Pasukan pengendali massa (dalmas), adalah pasukan
POLRI yang berasal dari unsur Brimob dan Samapta yang dipersiapkan dan dilatih
secara khusus untuk menangani gangguan kamtibmas dan kejahatan yang bersifat
massal sebagaimana yang diuraikan diatas. Pasukan ini dalam pergerakannya di
lapangan, selalu dalam bentuk kelompok baik dalam bentuk peleton (ton), kompi
(ki), batalion (yon) sampai dengan detasemen (resimen) tergantung dari jenis
massa, jumlah massa dan eskalasi ancaman faktual yang dihadapi di lapangan.
Untuk menghindari adanya penyimpangan dan pelanggaran HAM dalam pelaksanaan
tugas mengendalikan massa, pasukan ini dilatih secara khusus tentang
pengetahuan bagaimana cara mengendalikan massa, melokalisir, mengevakuasi dan
membubarkan massa dengan aman dan tertib tanpa menimbulkan korban. Disamping
dilatih secara khusus, pasukan ini juga dilengkapi dengan piranti lunak (pilun)

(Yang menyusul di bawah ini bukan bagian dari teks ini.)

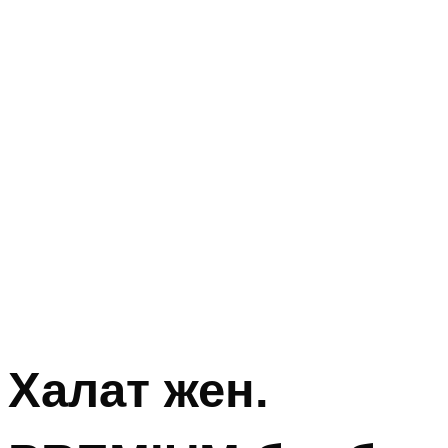
Халат жен.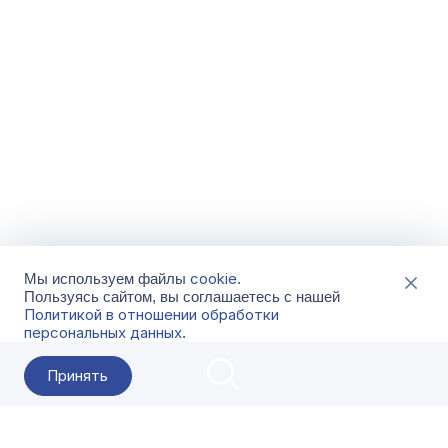
cookie
Мы используем файлы
.
Пользуясь сайтом, вы соглашаетесь с нашей
Политикой в отношении обработки
персональных данных
.
Принять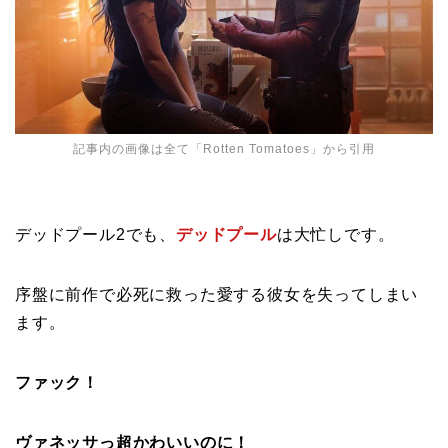
記事内の画像は全て「
Rotten Tomatoes
」から引用
デッドプール2でも、
デッドプール
は大忙しです。
序盤に前作で必死に救った愛する彼女を失ってしまい
ます。
ファック！
ヴァネッサっ超かわいいのに！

berupa prosedur tetap (protap) yang mengatur tentang prosedur dan
langkah-langkah serta pedoman yang harus dilakukan dalam mengamankan massa di
lapangan. Didalam protap pengendalian
massa, dijelaskan tentang tingkatan-tingkatan tindakan yang harus diambil
pasukan dalmas di lapangan, disesuaikan dengan jumlah dan jenis massa serta
tingkat eskalasi ancaman yang dihadapi. Penekanan dalam protap tersebut lebih
diarahkan kepada pendekatan psikologis dengan lebih mengedepankan pendekatan
persuasif, preventif dan preemtif daripada pendekatan represif, dengan maksud
untuk mencegah terjadinya konflik horisontal antara aparat dengan massa.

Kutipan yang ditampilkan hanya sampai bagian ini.